The lithium-ion battery has won this year’s Chemistry Nobel Prize. Justin Hodgkiss celebrates the slow and steady speed of technological developments.
Back in the 1970s, when the lithium-ion battery research recognised by the Nobel Prize committee was still in the lab, mobile phones and laptops existed only in our imaginations or science fiction.
Today, chances are you first learned that the lithium-ion battery had won this year’s Chemistry Nobel Prize by reading of it on a device powered by a lithium-ion battery. And that unless your battery goes flat, I’d bet you (along with the rest of us) rarely give the inner workings of the battery much thought. But it deserves our attention for the lessons it teaches us about the way science changes our world.
Lithium-ion batteries have been successful because they’re compact, lightweight, easy to recharge and can hold that charge for extended periods of time. They’ve changed the way we live and work. And their greatest reach may be still to come. We increasingly see the value of lithium-ion batteries in electric vehicles, and as a critical part of a renewable electricity grid, storing energy when the sun is not shining or the wind is not blowing.

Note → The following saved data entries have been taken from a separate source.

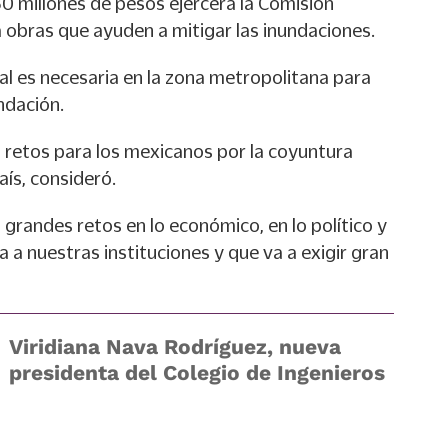
 millones de pesos ejercerá la Comisión
 obras que ayuden a mitigar las inundaciones.
al es necesaria en la zona metropolitana para
ndación.
 retos para los mexicanos por la coyuntura
aís, consideró.
grandes retos en lo económico, en lo político y
a a nuestras instituciones y que va a exigir gran
Viridiana Nava Rodríguez, nueva
presidenta del Colegio de Ingenieros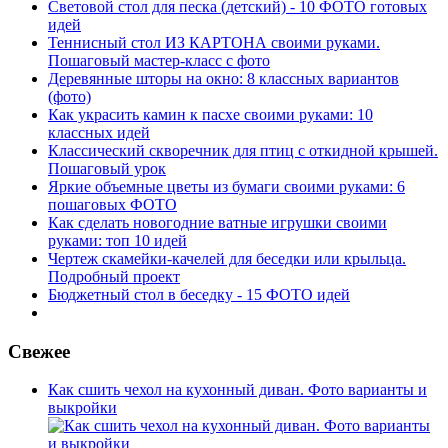
Световой стол для песка (детский) - 10 ФОТО готовых
идей
Теннисный стол ИЗ КАРТОНА своими руками.
Пошаговый мастер-класс с фото
Деревянные шторы на окно: 8 классных вариантов
(фото)
Как украсить камин к пасхе своими руками: 10
классных идей
Классический скворечник для птиц с откидной крышей.
Пошаговый урок
Яркие объемные цветы из бумаги своими руками: 6
пошаговых ФОТО
Как сделать новогодние ватные игрушки своими
руками: топ 10 идей
Чертеж скамейки-качелей для беседки или крыльца.
Подробный проект
Бюджетный стол в беседку - 15 ФОТО идей
Свежее
Как сшить чехол на кухонный диван. Фото варианты и
выкройки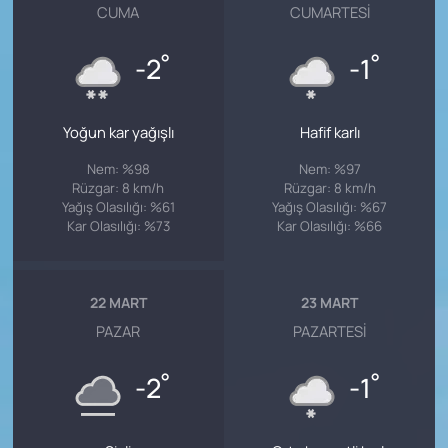
CUMA
CUMARTESI
°
°
-2
-1
Yoğun kar yağışlı
Hafif karlı
Nem: %98
Nem: %97
Rüzgar: 8 km/h
Rüzgar: 8 km/h
Yağış Olasılığı: %61
Yağış Olasılığı: %67
Kar Olasılığı: %73
Kar Olasılığı: %66
22 MART
23 MART
PAZAR
PAZARTESI
°
°
-2
-1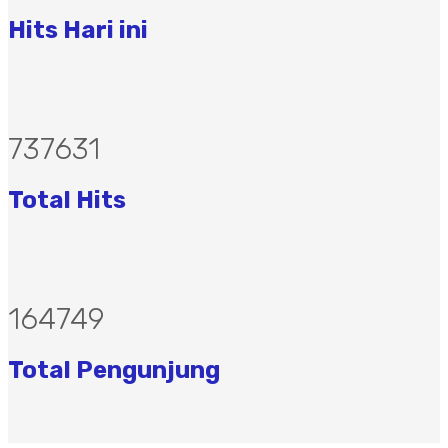
Hits Hari ini
983508
Total Hits
219666
Total Pengunjung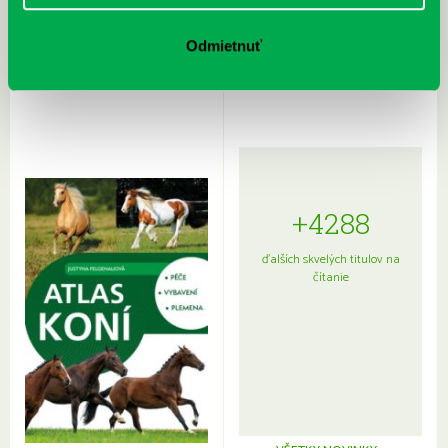
Rudź, Przemyslaw: Atlas hviezd:
Hardy, Paula: Japonsko na tanieri:
Sprievodca po hviezdnej oblohe
kompletný sprievodca
Odmietnuť
japonskou kuchyňou a etiketou
+4288
ďalších skvelých titulov na
čítanie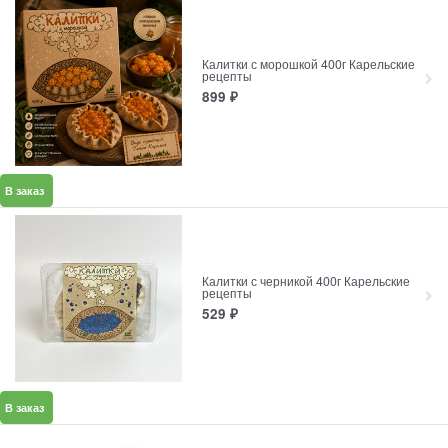
Калитки с морошкой 400г Карельские
рецепты
899
₽
В заказ
Калитки с черникой 400г Карельские
рецепты
529
₽
В заказ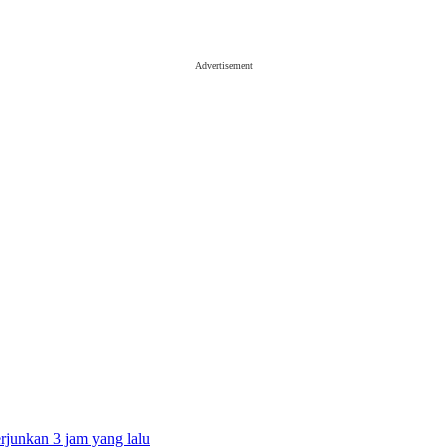
Advertisement
erjunkan
3 jam yang lalu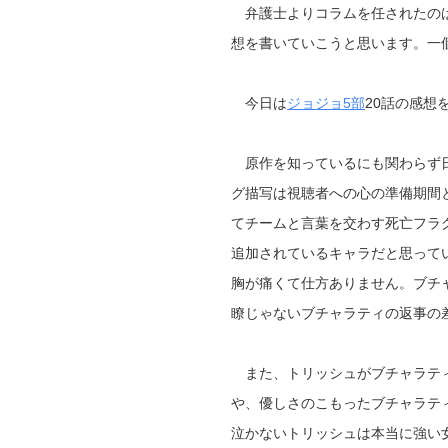
弁護士よりコラムを任されたのは
想を書いていこうと思います。
一
今日は
ジョジョ5部
20話の感想
原作を知っているにも関わらず日
グ描写は
視聴者への心の準備期間
てチームと言葉を交わす死亡フラ
追加されているキャラだと思って
胸が痛くて仕方ありません。
ブチ
瞭じゃない
ブチャラティの返事の
また、トリッシュがブチャラテ
や、優しさのこもったブチャラテ
泣かないトリッシュは本当に強い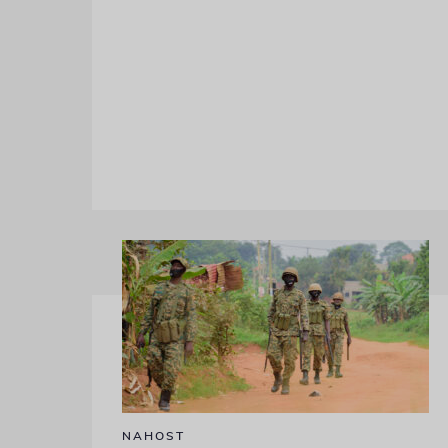
NAHOST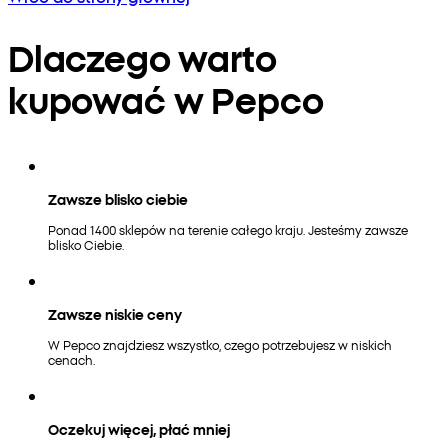
Dlaczego warto
kupować w Pepco
Zawsze blisko ciebie
Ponad 1400 sklepów na terenie całego kraju. Jesteśmy zawsze
blisko Ciebie.
Zawsze niskie ceny
W Pepco znajdziesz wszystko, czego potrzebujesz w niskich
cenach.
Oczekuj więcej, płać mniej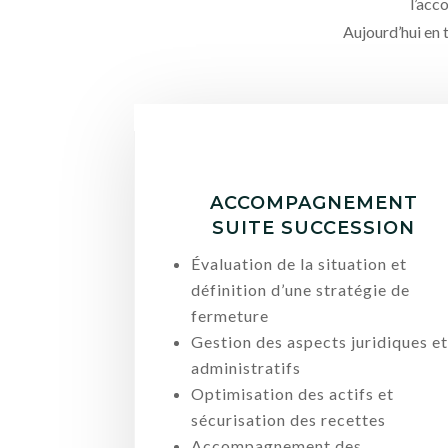
l’acc
Aujourd’hui en 
ACCOMPAGNEMENT
SUITE SUCCESSION
Évaluation de la situation et
définition d’une stratégie de
fermeture
Gestion des aspects juridiques e
administratifs
Optimisation des actifs et
sécurisation des recettes
Accompagnement des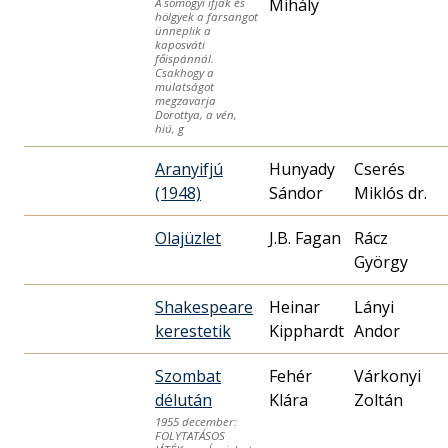
Mihály
A somogyi ifjak és
hölgyek a farsangot
ünneplik a
kaposváti
főispánnál.
Csakhogy a
mulatságot
megzavarja
Dorottya, a vén,
hiú, g
Aranyifjú
Hunyady
Cserés
(1948)
Sándor
Miklós dr.
Olajüzlet
J.B. Fagan
Rácz
György
Shakespeare
Heinar
Lányi
kerestetik
Kipphardt
Andor
Szombat
Fehér
Várkonyi
délután
Klára
Zoltán
1955 december:
FOLYTATÁSOS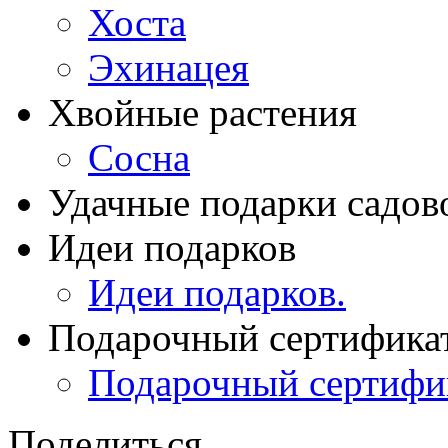
Хоста
Эхинацея
Хвойные растения
Сосна
Удачные подарки садов
Идеи подарков
Идеи подарков.
Подарочный сертифика
Подарочный сертифи
Поделиться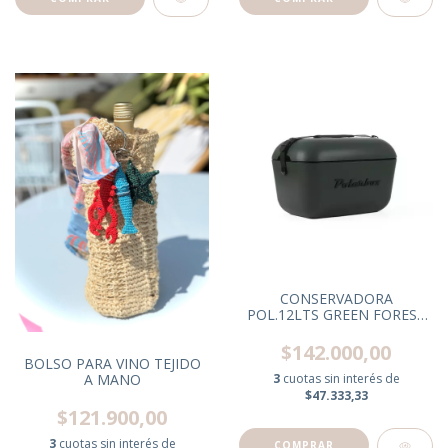
CONSERVADORA
POL.12LTS GREEN FOREST
BLACK C/CORREA NEGRA
$142.000,00
BOLSO PARA VINO TEJIDO
A MANO
3
cuotas sin interés de
$47.333,33
$121.900,00
3
cuotas sin interés de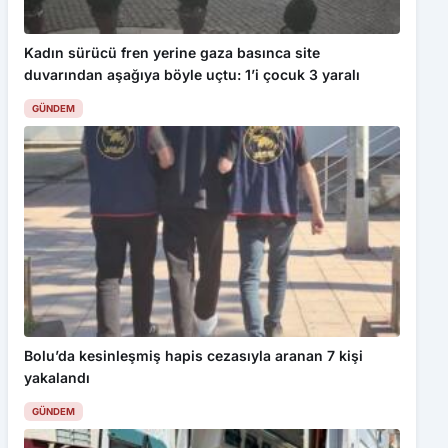
Kadın sürücü fren yerine gaza basınca site
duvarından aşağıya böyle uçtu: 1’i çocuk 3 yaralı
GÜNDEM
Bolu’da kesinleşmiş hapis cezasıyla aranan 7 kişi
yakalandı
GÜNDEM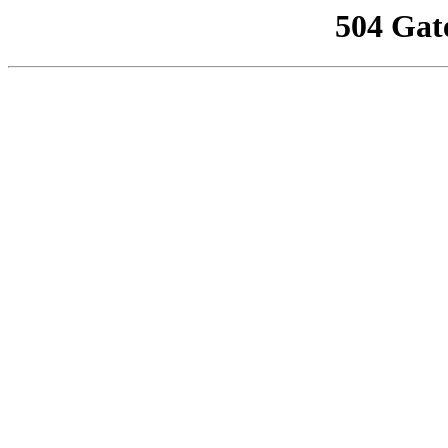
504 Gat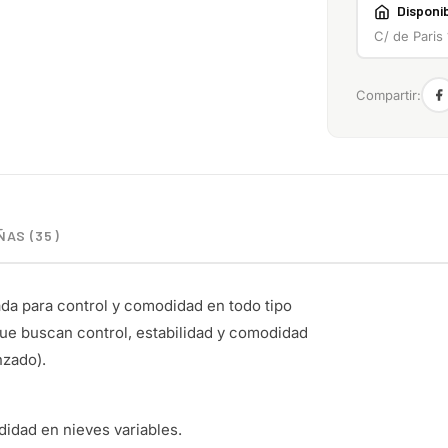
Disponib
C/ de Paris
Compartir:
AS (35)
da para control y comodidad en todo tipo
ue buscan control, estabilidad y comodidad
nzado).
idad en nieves variables.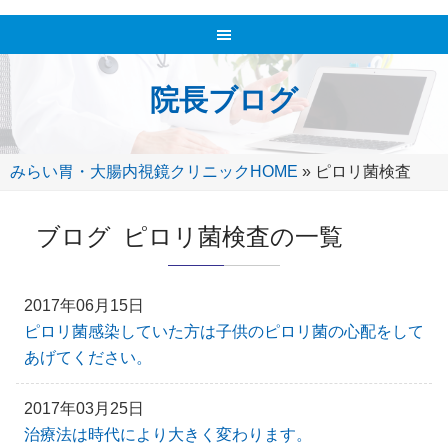
院長ブログ
みらい胃・大腸内視鏡クリニックHOME
»
ピロリ菌検査
ブログ ピロリ菌検査の一覧
2017年06月15日
ピロリ菌感染していた方は子供のピロリ菌の心配をして
あげてください。
2017年03月25日
治療法は時代により大きく変わります。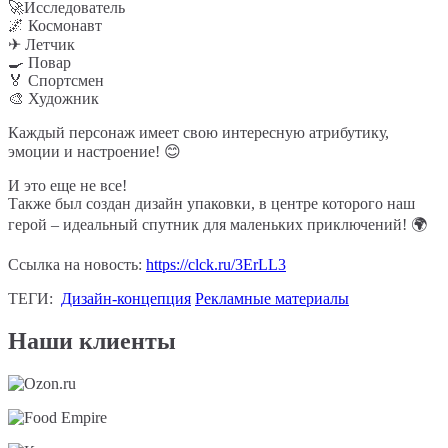
🚀Исследователь
🌌 Космонавт
✈ Летчик
🍳 Повар
🏅 Спортсмен
🎨 Художник
Каждый персонаж имеет свою интересную атрибутику,
эмоции и настроение! 😊
И это еще не все!
Также был создан дизайн упаковки, в центре которого наш
герой – идеальный спутник для маленьких приключений! 🌍
Ссылка на новость:
https://clck.ru/3ErLL3
ТЕГИ:
Дизайн-концепция
Рекламные материалы
Наши клиенты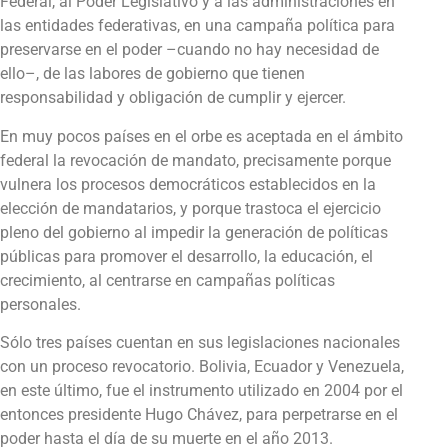
Federal, al Poder Legislativo y a las administraciones en
las entidades federativas, en una campaña política para
preservarse en el poder –cuando no hay necesidad de
ello–, de las labores de gobierno que tienen
responsabilidad y obligación de cumplir y ejercer.
En muy pocos países en el orbe es aceptada en el ámbito
federal la revocación de mandato, precisamente porque
vulnera los procesos democráticos establecidos en la
elección de mandatarios, y porque trastoca el ejercicio
pleno del gobierno al impedir la generación de políticas
públicas para promover el desarrollo, la educación, el
crecimiento, al centrarse en campañas políticas
personales.
Sólo tres países cuentan en sus legislaciones nacionales
con un proceso revocatorio. Bolivia, Ecuador y Venezuela,
en este último, fue el instrumento utilizado en 2004 por el
entonces presidente Hugo Chávez, para perpetrarse en el
poder hasta el día de su muerte en el año 2013.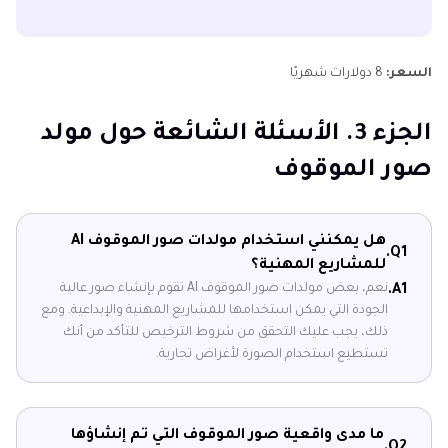
السعر:
8 دولارات شهريًا
الجزء 3. الأسئلة الشائعة حول مولد
صور الموقوف
هل يمكنني استخدام مولدات صور الموقوف AI
Q1.
للمشاريع المهنية؟
نعم، بعض مولدات صور الموقوف AI تقوم بإنشاء صور عالية
A1.
الجودة التي يمكن استخدامها للمشاريع المهنية والإبداعية. ومع
ذلك، يجب عليك التحقق من شروط الترخيص للتأكد من أنك
تستطيع استخدام الصورة لأغراض تجارية.
ما مدى واقعية صور الموقوف التي تم إنشاؤها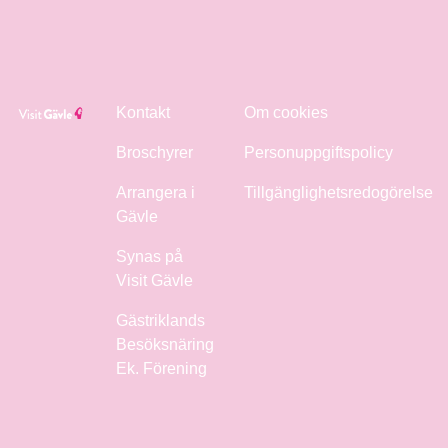
Kontakt
Om cookies
Broschyrer
Personuppgiftspolicy
Arrangera i
Tillgänglighetsredogörelse
Gävle
Synas på
Visit Gävle
Gästriklands
Besöksnäring
Ek. Förening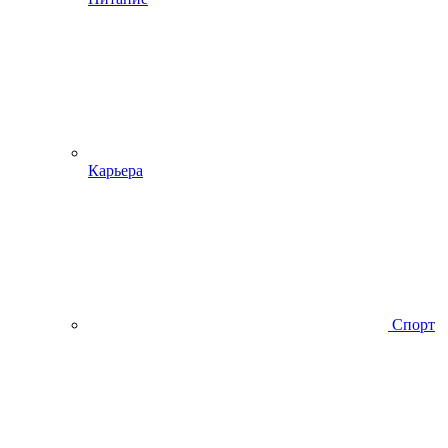
Карьера
Спорт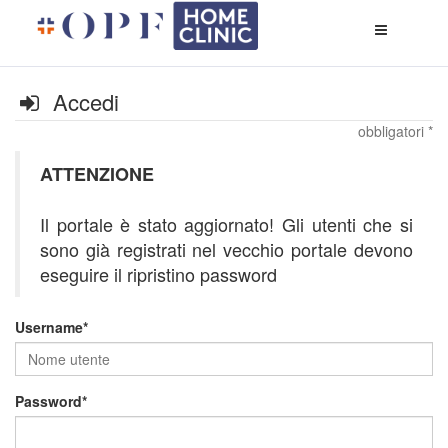
Apri
menù
di
naviga
Accedi
obbligatori *
ATTENZIONE
Il portale è stato aggiornato! Gli utenti che si
sono già registrati nel vecchio portale devono
eseguire il ripristino password
Username
Password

But lithium has its own challenges. Its supply is limited and there are environmental impacts of lithium mining. So we need to find new ways to recycle the lithium-ions we already have. Chemists within the MacDiarmid Institute are working on the chemistry for recycling lithium-ion batteries, developing ways to not waste the precious lithium-ions already in use in our phones and other devices.
Many lithium-ion batteries use cobalt, which is not only toxic but its mining is linked to human rights abuses. To combat this, New Zealand researchers are working on developing lithium-ion-inspired batteries made from cheap, earth abundant elements like aluminium, and other sustainable and scalable battery technologies. These alternatives can be used widely, from your phone through to EVs and large scale grid storage.
But it might not be quick. As this Nobel prize story tells us, it took decades for the first lab discoveries of lithium-ion batteries to make their way through to widespread application.
First, scientists needed to understand exactly how ions move in these porous electrode materials, how densely they pack when the battery is charged, and what limits the voltage of a battery cell. There was no guarantee that this knowledge would ever lead to the development of transformative technology like the battery, but we know for sure that today’s technology could not exist without that foundation of basic research.
For humanity to have a future on this planet, we’ll need disruptive new technologies that reverse the pressure we’ve been putting on the earth. This prize for lithium-ion batteries puts the spotlight on deep research – the type that doesn’t see the light of day for quite some time, but when it does, the impact it has can be enormous.
For us to now have the kinds of devices I’m writing on and that you’re probably reading this on, we needed the deep and innovative research that Nobel prizes reward. And we needed it underway four decades ago. Similarly, if we want the ‘science fiction’ future of our imaginations, we need to be doing basic research now. While the timescales of basic research tend to be longer, the rewards are often greater, as this prize acknowledges.
Today we are desperate to use lithium-ion batteries to help us cope with the climate crisis we’re facing. And it’s interesting to reflect that the discoveries of Whittingham, Goodenough and Yoshino were also made at a time of great upheaval – during the 1970s oil crisis, where we worried about global security, and researchers around the world were focussed on developing fossil free technologies.
Fast forward to today, and the crisis is no longer about the demise of a single resource, such as fossil fuels, but the loss of a singular resource – a liveable planet. Once again, we are looking to science for solutions, and it’s never been more urgent for research to focus on renewable sources of energy, and ways to store this energy more sustainably. Batteries are going to have to play a big role, as will renewable energy sources such as solar.
Perhaps we will not fully appreciate the impact of basic energy research happening today until we hear who receives the 2050 Nobel Prize for Chemistry.